Des scientifiques découvrent que le cancer du pancréas est en réalité quatre cancers distincts

Une étude historique menée sur sept ans a révélé que le cancer du pancréas n’est pas un, mais quatre types de cancer. Les résultats de cette recherche, publiés aujourd’hui dans la revue à comité de lecture Nature, constituent l’étude la plus détaillée sur le cancer du pancréas à ce jour. Elle ouvre la voie à de nouveaux traitements pour l’un des cancers les plus dévastateurs et les plus difficiles à traiter.

Un nouveau livre de jeu sur le cancer du pancréas

Le cancer du pancréas, la maladie qui a emporté le fondateur d’Apple, Steve Jobs, fait partie des cancers les plus agressifs.

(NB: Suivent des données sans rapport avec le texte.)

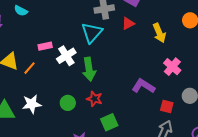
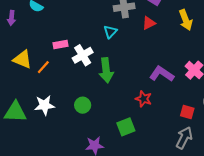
cyan triangle: (92, 33) -> (110, 32), size x0.6
yellow arrow: (159, 33) -> (186, 20), moved
purple L-shape: (143, 86) -> (162, 74), moved
red star: (94, 99) -> (144, 99), moved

Moins de 5 % des patients diagnostiqués survivent pendant cinq ans et seulement 1 % des personnes atteintes survivent pendant dix ans après le diagnostic.

Selon le Cancer Council Australia, il s’agit du 9e cancer le plus fréquent chez l’homme et du 10e chez la femme en Australie.

Sean Grimmond, directeur de la recherche au Centre de recherche sur le cancer de l’université de Melbourne et l’un des principaux architectes de l’étude, a déclaré que les résultats pourraient ouvrir de nouvelles voies pour les essais cliniques et la conception de médicaments permettant de mieux combattre la maladie.

Pendant sept ans, l’équipe de recherche a minutieusement décodé le plan génétique complet de la tumeur d’un patient, puis a discerné les événements clés qui régissent la maladie. Les chercheurs ont procédé ainsi pour 456 patients atteints de cancer du pancréas, un par un.

Les chercheurs ont identifié quatre cancers du pancréas avec différents moteurs moléculaires qui distinguent chaque sous-type.

Les sous-types différaient par les gènes et les protéines ainsi que par les types de cellules. Les chercheurs ont identifié les causes et les mutations qui favorisent un comportement hautement agressif dans certains cancers du pancréas.

“Nous disposons ainsi d’un guide presque complet sur la façon dont le cancer du pancréas se déclenche et sur les facteurs qui déterminent son développement”, a déclaré M. Grimmond, ajoutant que cette découverte pourrait permettre de mettre en place une thérapie personnalisée adaptée à chaque cas.

Le camouflage du cancer

Parmi les sous-types identifiés par les chercheurs figure le sous-type immunogène, qui possède une capacité de “camouflage du cancer”, une caractéristique moléculaire partagée par le cancer du côlon et le mélanome.

Le cancer est capable d’échapper au système immunitaire naturel de l’organisme, qui éliminerait autrement les tumeurs potentielles.

La détection de cette capacité pourrait permettre aux médecins de prescrire un traitement visant à inhiber le trait de dissimulation du cancer.

Des recherches beaucoup plus approfondies sont nécessaires, a déclaré M. Grimmond.

“Au niveau moléculaire, le cancer du pancréas est une maladie compliquée. Il nous incombe d’exploiter ces résultats et ce savoir-faire et de créer les moyens d’appliquer des études similaires à un grand nombre de patients, en temps réel, dans un cadre clinique”, a-t-il déclaré. “Nous pourrons alors développer les stratégies permettant de tester ces pistes potentielles”

Un saut quantique

Rik Thompson, professeur de recherche sur le cancer du sein à l’Université technologique du Queensland, a déclaré que ces résultats représentaient “une avancée formidable”.

en connaissant les quatre sous-types différents et leurs différents “moteurs moléculaires”, les résultats fournissent une explication moléculaire de la raison pour laquelle certains patients réagissent très bien au traitement alors que la plupart ne le font pas”, a déclaré M. Thompson, qui n’a pas participé à l’étude.

“Une détection précoce permettra de limiter la propagation du cancer du pancréas à d’autres organes, qui est la principale cause de mortalité liée au cancer du pancréas.”

La connaissance des principales voies qui distinguent chaque type de cancer du pancréas fournit des cibles qui peuvent être utilisées pour de nouvelles thérapies et des avantages potentiels immédiats pour ceux qui souffrent déjà de la maladie, a-t-il ajouté.

Cette nouvelle recherche fait partie d’une série d’études menées par le Consortium international sur le génome du cancer.

“Cette étude constitue un saut quantique dans le niveau de compréhension des cancers du pancréas et témoigne de la vision et du succès du Consortium international sur le génome du cancer. Elle devrait avoir une influence considérable sur notre capacité à gérer le cancer du pancréas”, a déclaré M. Thompson.